MANHASSET, NY " The recently announced HP Labs reorganization and a subsequent phone conversation with Prith Banerjee, HP Labs director, reminded me of the eternal struggle, on the part of corporations, to "manage" technology breakthroughs and innovations.
The crux of the issue in any big corporate labs' efforts to manage its R&D talents lies in two questions:
- How long can any corporate management committee "put up with" a "brilliant" researcher obsessed with a pet project that seems, despite delays and budget overruns, to be going nowhere?
And equally important,
-How does a researcher convince at least one manager to champion this pet project and articulate his obsession into a cause that eventually leads to a commercial breakthrough?
The first edition of a book, published in 1986, entitled "Breakthroughs! How the Vision and Drive of Innovators in Sixteen Companies Created Commercial Breakthroughs that Swept the World," written by consultants at Arthur D. Little, Inc., chronicled and analyzed such well-known breakthrough examples including 3M's post-it (discovery of unique adhesive polymer, originally recognized as "a glue that doesn't glue"), Raytheon's magnetron (which was "a consumer product trapped within a company that didn't make consumer products," but later became the microwave oven) and Sony's Walkman (which started out as a "dumb product that couldn't record but only play back").
In their last chapter, the authors concluded: "Breakthroughs have come from creative teams that were ignored by their organizations, supported only belatedly by their organizations, misunderstood by their organizations, even assaulted by their organizations. Breakthroughs can emerge just as readily from no organization at all."
In other words, as the authors wrote: "Creativity is an elusive quarry, even for those who can afford to fund a big hunting party."
This sounds like really bad news for anyone in corporate management striving to bring order to hundreds of small R&D projects and to find a scientific method to identify winners (or promising prospects) from losers at an earlier stage of the R&D game.
But listening to HP's Banerjee explaining his newly instituted process of reorganizing his 600 people labs in 23 projects, it occurred to me that although its effectiveness is yet to be proven, HP may be -- just maybe -- onto something.
In a process that I think should be best described as the "eHarmony of R&D match-making," HP gave secret ballots to every researcher in its lab to choose one lab director " out of 23 " that he or she prefers to work with. In parallel, HP allowed each lab director to confidentially select first and second choices among 20 researchers he or she wants on his or her team.
According to Banerjee, the confidential voting on both sides yielded an 80 percent match between lab directors and researchers.
HP Labs' next big step is to let researchers to submit their own projects by March 15th. Banerjee assumes this self-selection processing among researchers will yield only their best projects. Those research proposals will be winnowed down by May 1st to no more than thirty "big bets" -- selected by an HP review board consisting equally of lab directors, business people and HP Fellows.
But again, what strikes me as unique is HP's people-oriented match-making process.
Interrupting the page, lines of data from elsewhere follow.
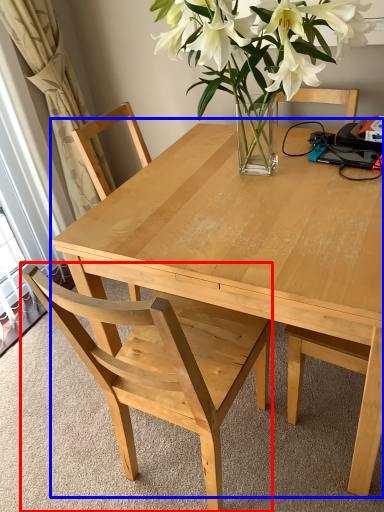 Question: Which object appears farthest to the camera in this image, chair (highlighted by a red box) or kitchen & dining room table (highlighted by a blue box)?

Choices:
 (A) chair
 (B) kitchen & dining room table

Answer: (B) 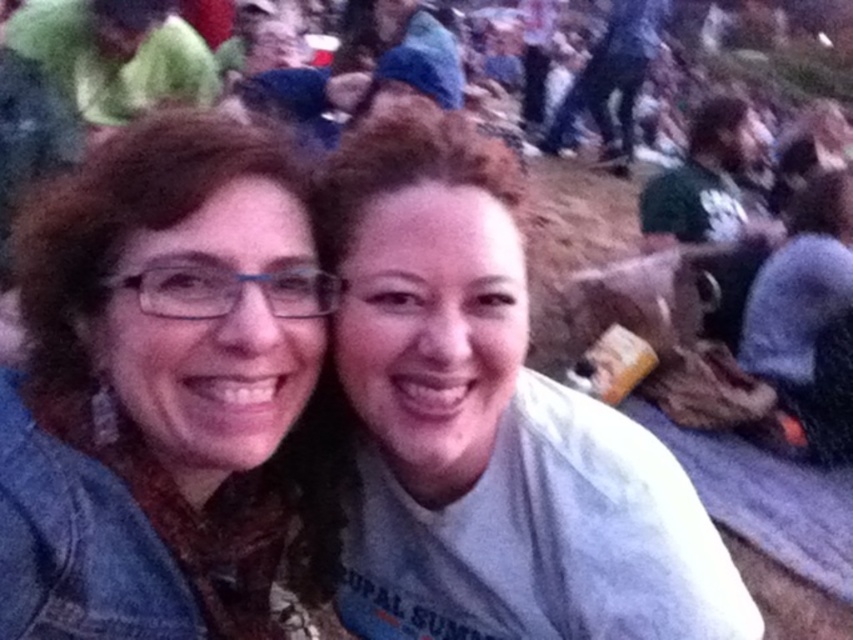 You are a photographer trying to adjust the lighting for a portrait of the two people in the image. You need to ensure that the matte blue jacket at left and the gray cotton shirt at center are both well lit. Since the lighting is currently uneven, which object should you focus on first to balance the exposure?

The matte blue jacket at left has a lesser height compared to gray cotton shirt at center. Therefore, you should focus on balancing the exposure for the matte blue jacket at left first because it is smaller in size and might be receiving less light due to its position. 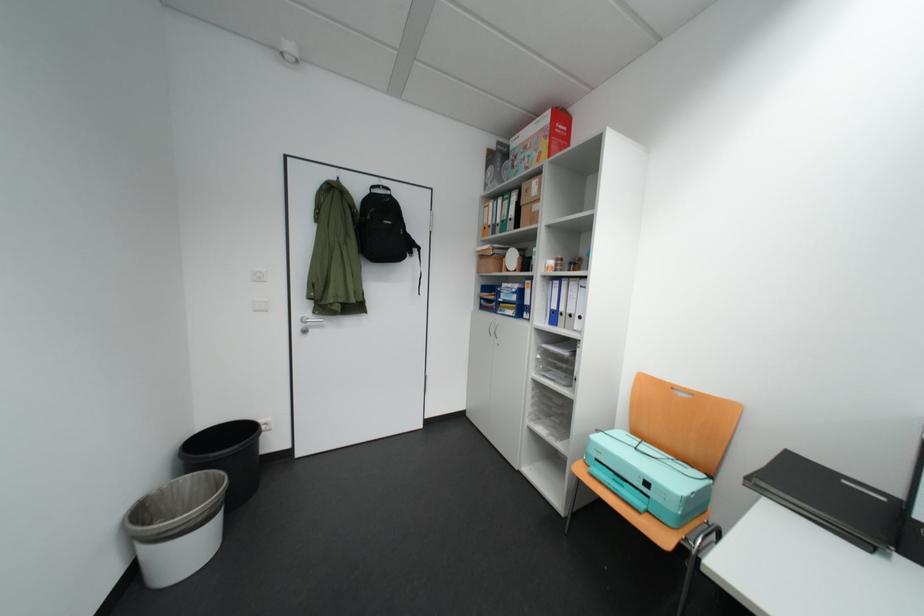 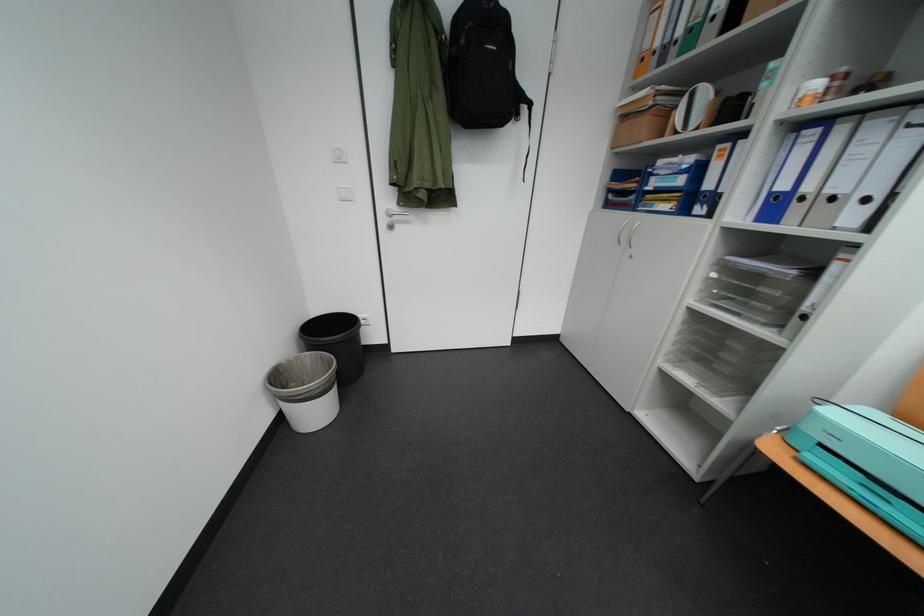 Which direction would the cameraman need to move to produce the second image?

The cameraman walked toward left, forward. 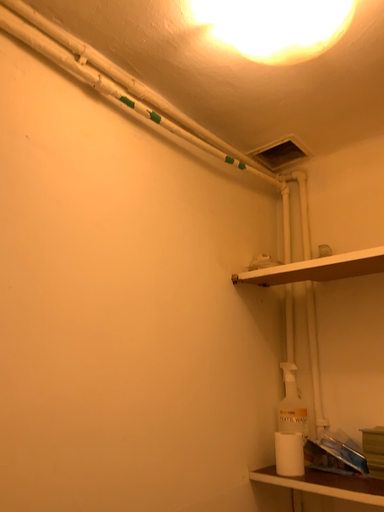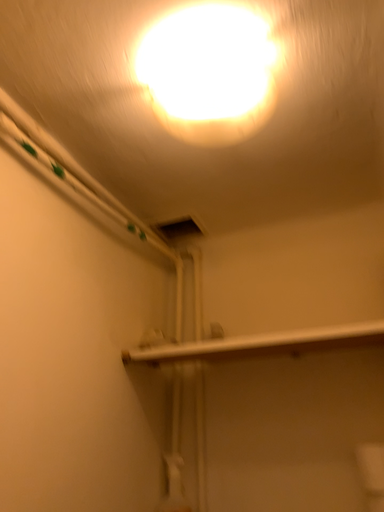 Question: How did the camera likely rotate when shooting the video?

Choices:
 (A) rotated upward
 (B) rotated downward

Answer: (A) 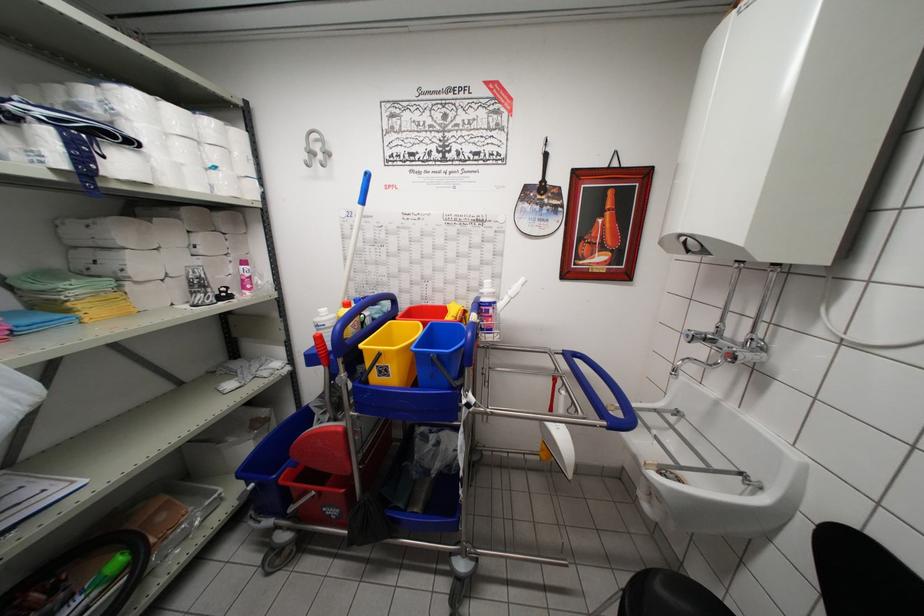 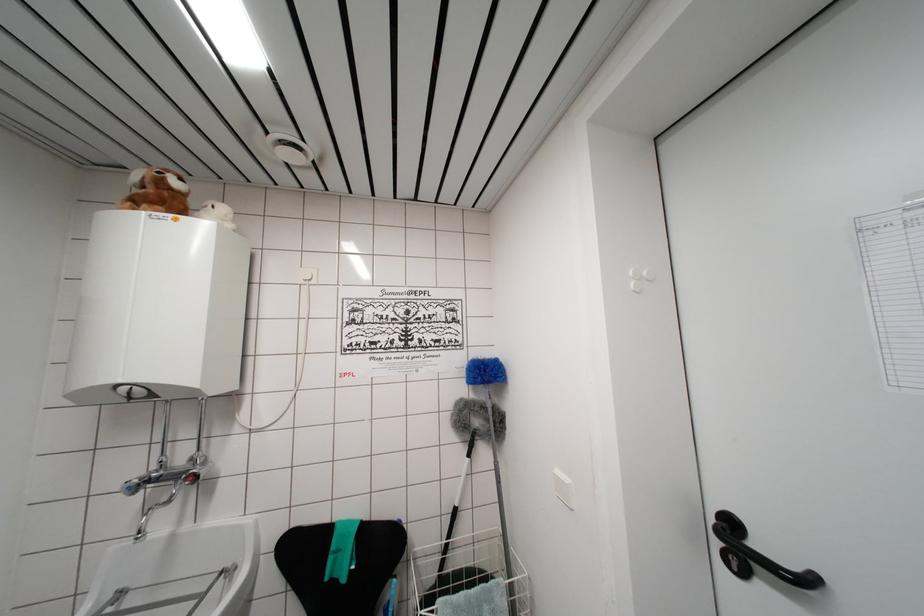 In the second image, find the point that corresponds to (x=737, y=354) in the first image.

(197, 476) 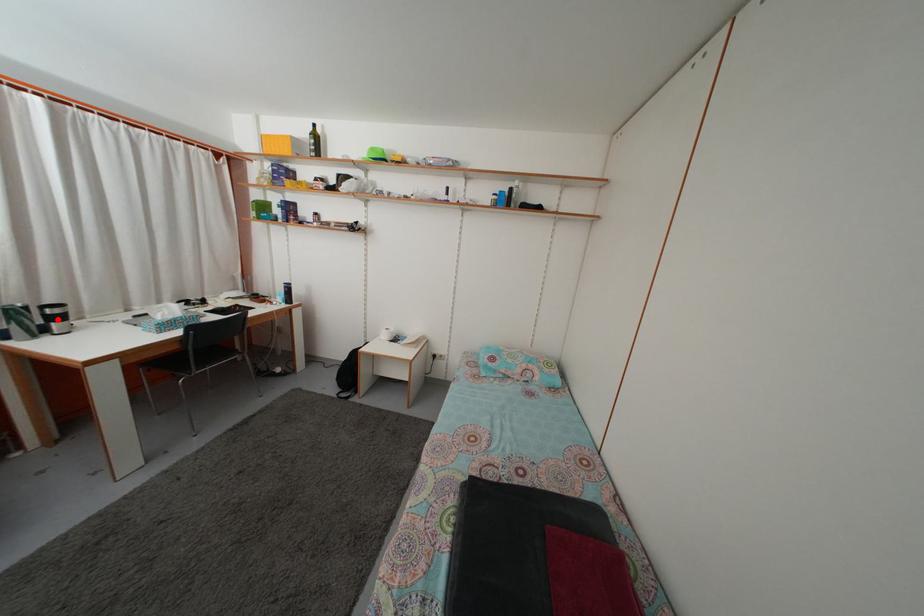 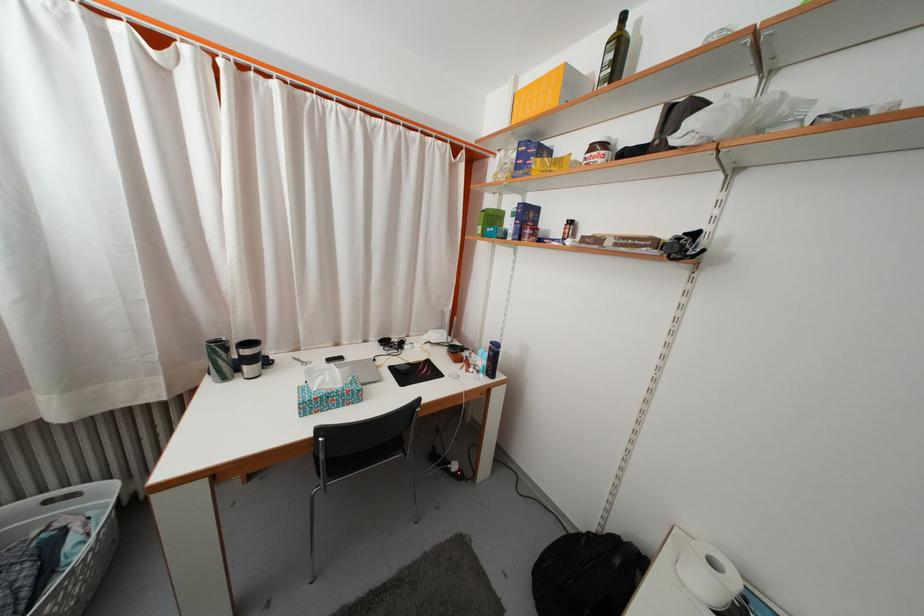 Where in the second image is the point corresponding to the highlighted location from the first image?

(251, 359) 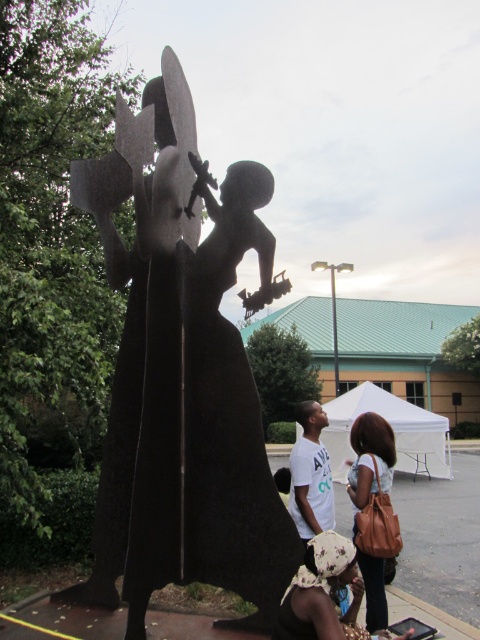 Question: Considering the real-world distances, which object is closest to the white matte shirt at center?

Choices:
 (A) black matte sculpture at center
 (B) matte brown purse at lower center
 (C) brown leather purse at lower center

Answer: (C)

Question: Is black matte sculpture at center further to camera compared to matte brown purse at lower center?

Choices:
 (A) yes
 (B) no

Answer: (A)

Question: In this image, where is brown leather purse at lower center located relative to white matte shirt at center?

Choices:
 (A) above
 (B) below

Answer: (B)

Question: Among these points, which one is farthest from the camera?

Choices:
 (A) (x=367, y=452)
 (B) (x=167, y=237)
 (C) (x=295, y=518)
 (D) (x=332, y=540)

Answer: (C)

Question: Does brown leather purse at lower center have a larger size compared to white matte shirt at center?

Choices:
 (A) no
 (B) yes

Answer: (B)

Question: Estimate the real-world distances between objects in this image. Which object is farther from the white matte shirt at center?

Choices:
 (A) brown leather purse at lower center
 (B) matte brown purse at lower center
 (C) black matte sculpture at center

Answer: (C) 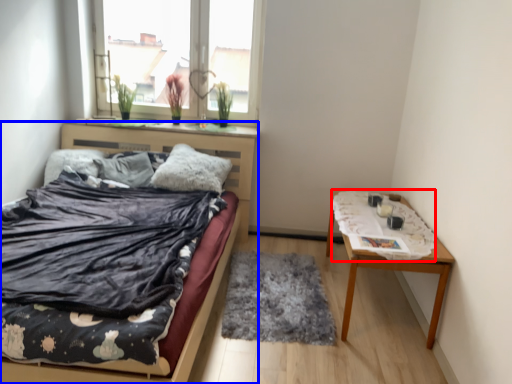 Question: Which object appears farthest to the camera in this image, blanket (highlighted by a red box) or bed (highlighted by a blue box)?

Choices:
 (A) blanket
 (B) bed

Answer: (A) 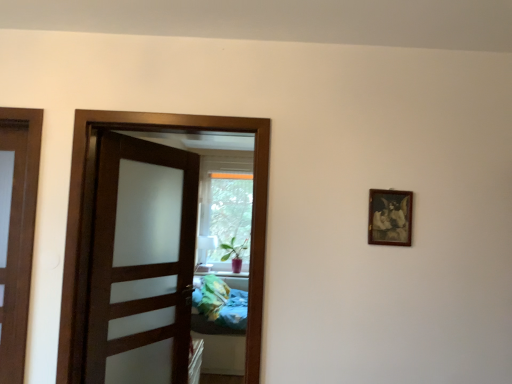 Question: Are green matte plant at center and wooden picture frame at upper right located far from each other?

Choices:
 (A) no
 (B) yes

Answer: (B)

Question: From the image's perspective, does green matte plant at center appear higher than wooden picture frame at upper right?

Choices:
 (A) yes
 (B) no

Answer: (B)

Question: Can you confirm if green matte plant at center is thinner than wooden picture frame at upper right?

Choices:
 (A) no
 (B) yes

Answer: (A)

Question: Can you confirm if green matte plant at center is positioned to the left of wooden picture frame at upper right?

Choices:
 (A) no
 (B) yes

Answer: (B)

Question: From a real-world perspective, is green matte plant at center located higher than wooden picture frame at upper right?

Choices:
 (A) no
 (B) yes

Answer: (A)

Question: Is wooden picture frame at upper right wider or thinner than green matte plant at center?

Choices:
 (A) thin
 (B) wide

Answer: (A)

Question: Relative to green matte plant at center, is wooden picture frame at upper right in front or behind?

Choices:
 (A) front
 (B) behind

Answer: (A)

Question: Considering the positions of point (378, 198) and point (233, 244), is point (378, 198) closer or farther from the camera than point (233, 244)?

Choices:
 (A) farther
 (B) closer

Answer: (B)

Question: Visually, is wooden picture frame at upper right positioned to the left or to the right of green matte plant at center?

Choices:
 (A) left
 (B) right

Answer: (B)

Question: Looking at their shapes, would you say green matte plant at center is wider or thinner than brown wooden door at center?

Choices:
 (A) wide
 (B) thin

Answer: (A)

Question: From a real-world perspective, is green matte plant at center physically located above or below brown wooden door at center?

Choices:
 (A) below
 (B) above

Answer: (A)

Question: Is green matte plant at center to the left or to the right of brown wooden door at center in the image?

Choices:
 (A) right
 (B) left

Answer: (A)

Question: Do you think green matte plant at center is within brown wooden door at center, or outside of it?

Choices:
 (A) inside
 (B) outside

Answer: (B)

Question: Is point (241, 253) positioned closer to the camera than point (399, 236)?

Choices:
 (A) farther
 (B) closer

Answer: (A)

Question: Is green matte plant at center taller or shorter than wooden picture frame at upper right?

Choices:
 (A) short
 (B) tall

Answer: (B) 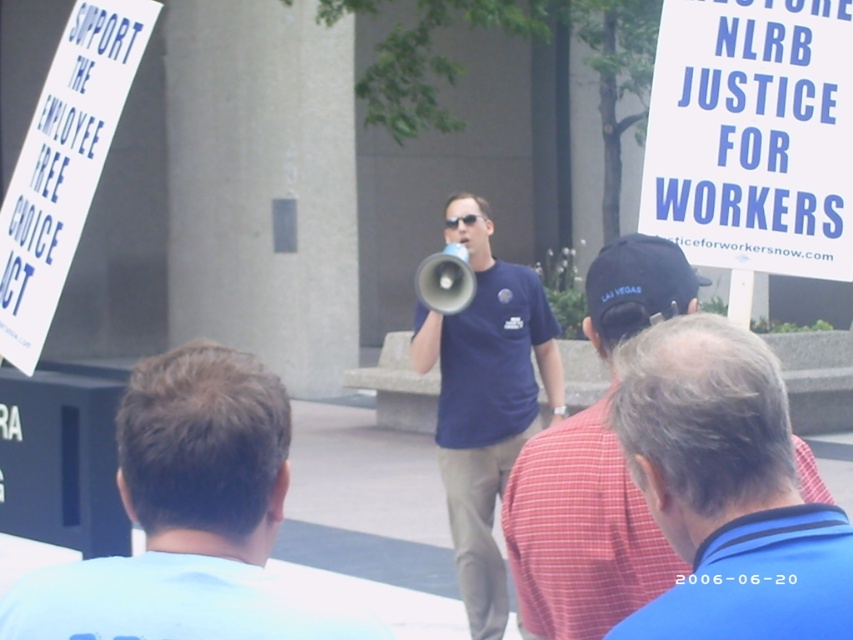 Question: Is red plaid shirt at center to the right of blue cotton shirt at center from the viewer's perspective?

Choices:
 (A) no
 (B) yes

Answer: (B)

Question: Is red plaid shirt at center closer to the viewer compared to blue cotton shirt at center?

Choices:
 (A) yes
 (B) no

Answer: (A)

Question: Which object is the farthest from the blue cotton shirt at center?

Choices:
 (A) light blue t-shirt at lower left
 (B) red plaid shirt at center

Answer: (A)

Question: Among these points, which one is nearest to the camera?

Choices:
 (A) (509, 550)
 (B) (167, 480)

Answer: (B)

Question: From the image, what is the correct spatial relationship of red plaid shirt at center in relation to blue cotton shirt at center?

Choices:
 (A) left
 (B) right

Answer: (B)

Question: Which object is positioned farthest from the light blue t-shirt at lower left?

Choices:
 (A) blue cotton shirt at center
 (B) red plaid shirt at center

Answer: (A) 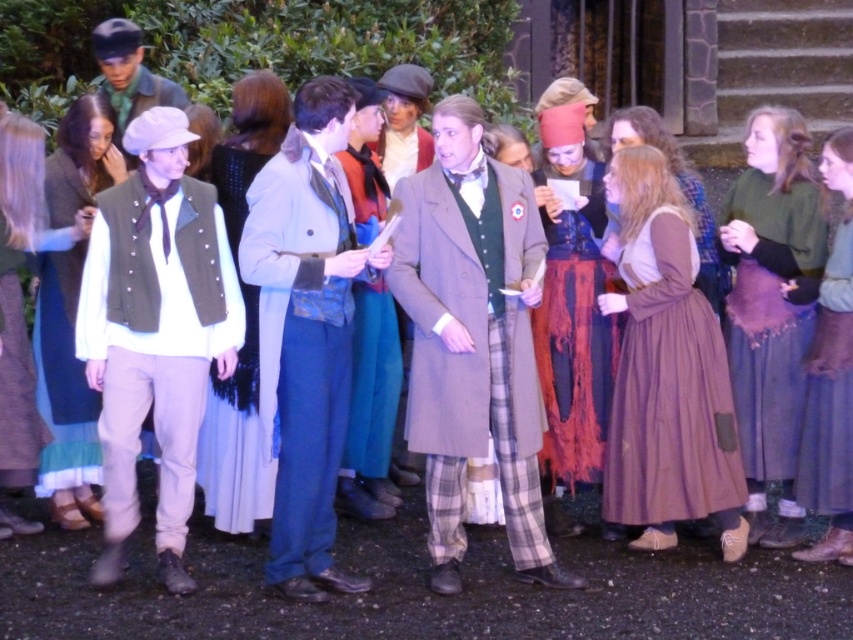 You are a photographer at the event and want to capture both the brown cotton dress at center and the blue woolen dress at center in a single shot. Which dress is positioned lower in the frame?

The brown cotton dress at center is below the blue woolen dress at center, so it is positioned lower in the frame.

In the scene shown: You are an artist sketching this scene and want to place the gray wool coat at center accurately. What are the coordinates where you should position it?

The gray wool coat at center should be positioned at coordinates (473, 340). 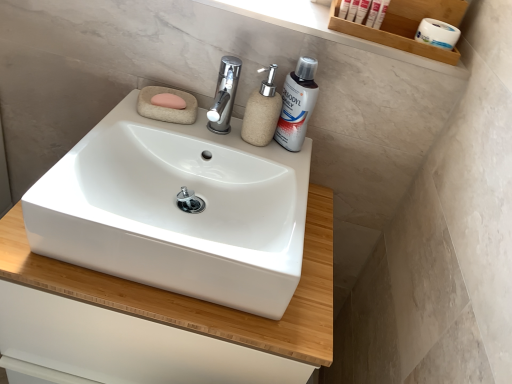 Identify the location of vacant space that is to the left of white plastic tube at upper right. (290, 11). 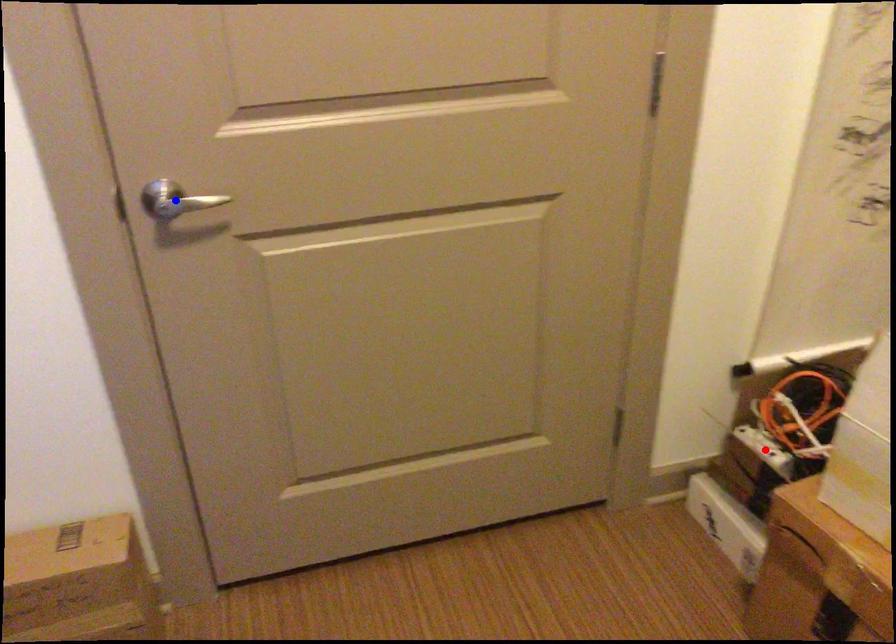 Question: Two points are marked on the image. Which point is closer to the camera?

Choices:
 (A) Blue point is closer.
 (B) Red point is closer.

Answer: (A) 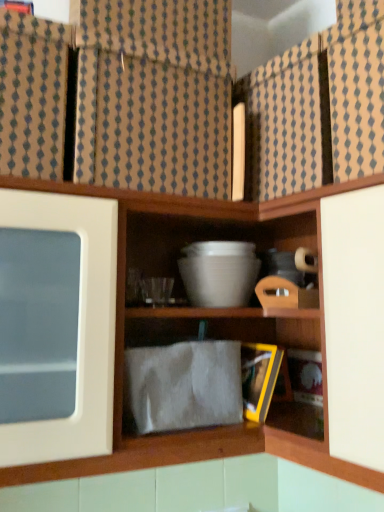 Question: Choose the correct answer: Is white matte bowl at upper center inside brown textured fabric at upper center or outside it?

Choices:
 (A) outside
 (B) inside

Answer: (A)

Question: Based on their sizes in the image, would you say white matte bowl at upper center is bigger or smaller than brown textured fabric at upper center?

Choices:
 (A) small
 (B) big

Answer: (B)

Question: Estimate the real-world distances between objects in this image. Which object is closer to the brown textured fabric at upper center?

Choices:
 (A) white glossy mixing bowl at center
 (B) white matte bowl at upper center

Answer: (B)

Question: Which object is the closest to the brown textured fabric at upper center?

For any great technology breakthrough to become a commercial success, a researcher needs to be emotionally driven and persistent, but more important, he needs an ally willing to share his passion.
While management is usually out of its depth whenever it tries to devise a "skunkworks" environment conducive to creative ferment, I couldn't think of a better way to foster breakthroughs than counting on lab directors who are on the same wavelength as their favorite researchers.
By any measure, that's a great start.